Muslims and Jews harmoniously sharing a meal—as well as anyone else who wants to break bread—is Mohammad Modarres’ mission. Last year, he founded Interfaith Ventures, an incubator that promotes religious unity and dialogue through inclusive events. He also began the development of Abe’s Meats, which follows both kosher and halal dietary laws.
“In 2016, after the presidential election, there was a massive wave of bigotry and hate, anti-Muslim sentiment,” he says. “I wanted to invite all my Muslim and Jewish friends over for dinner together.”
To find out a way to do it on a much bigger scale, he moved into his VW van and traveled up and down the California coast, gathering ideas from ranchers, food experts, and religious leaders.
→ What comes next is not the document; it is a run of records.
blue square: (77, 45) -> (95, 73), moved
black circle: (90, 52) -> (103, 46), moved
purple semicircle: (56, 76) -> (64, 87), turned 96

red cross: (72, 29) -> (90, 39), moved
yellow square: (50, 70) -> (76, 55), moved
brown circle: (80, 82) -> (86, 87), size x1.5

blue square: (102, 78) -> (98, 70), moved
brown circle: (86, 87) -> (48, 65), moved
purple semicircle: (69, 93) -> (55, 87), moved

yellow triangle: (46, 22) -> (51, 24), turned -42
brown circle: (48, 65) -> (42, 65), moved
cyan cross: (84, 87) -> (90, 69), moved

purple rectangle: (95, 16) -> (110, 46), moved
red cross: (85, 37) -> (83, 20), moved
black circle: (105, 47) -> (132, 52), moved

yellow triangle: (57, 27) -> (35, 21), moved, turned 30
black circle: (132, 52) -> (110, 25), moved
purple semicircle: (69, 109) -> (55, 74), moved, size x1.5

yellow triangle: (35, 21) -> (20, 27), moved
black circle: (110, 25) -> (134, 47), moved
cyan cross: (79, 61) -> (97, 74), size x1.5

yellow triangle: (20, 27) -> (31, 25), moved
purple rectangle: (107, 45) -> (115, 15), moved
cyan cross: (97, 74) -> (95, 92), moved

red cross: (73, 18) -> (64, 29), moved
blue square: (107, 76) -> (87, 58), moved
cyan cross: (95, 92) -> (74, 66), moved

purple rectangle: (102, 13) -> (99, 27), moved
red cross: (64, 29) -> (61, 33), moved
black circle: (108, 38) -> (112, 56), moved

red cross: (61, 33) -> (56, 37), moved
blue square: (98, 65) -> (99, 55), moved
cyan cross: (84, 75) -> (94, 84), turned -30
The momentum led to the TED Talks’ TED in-house residency program in New York City, which helps incubate breakthrough ideas. Modarres was able to further explore how to make faith-based meats more accessible, promote regenerative agriculture techniques, reverse soil erosion, and help small-scale American ranchers and farmers.
Modarres now hosts a series of large Shabbat Salaam interfaith dinners in San Francisco, Washington, D.C., and New York City, all of which have sold out. An observant Jew oversees the kosher process, and there’s always a separate kosher kitchen. A Muslim certifier makes sure the animals have been sacrificed in a way that’s acceptable. Abe’s Meats is not a brick-and-mortar operation: It’s more about rigorous sourcing of poultry, goat, and even black-bellied ram.
In these very divisive times in America we’re setting up an infrastructure so we’re better positioned for peace-building,” he says.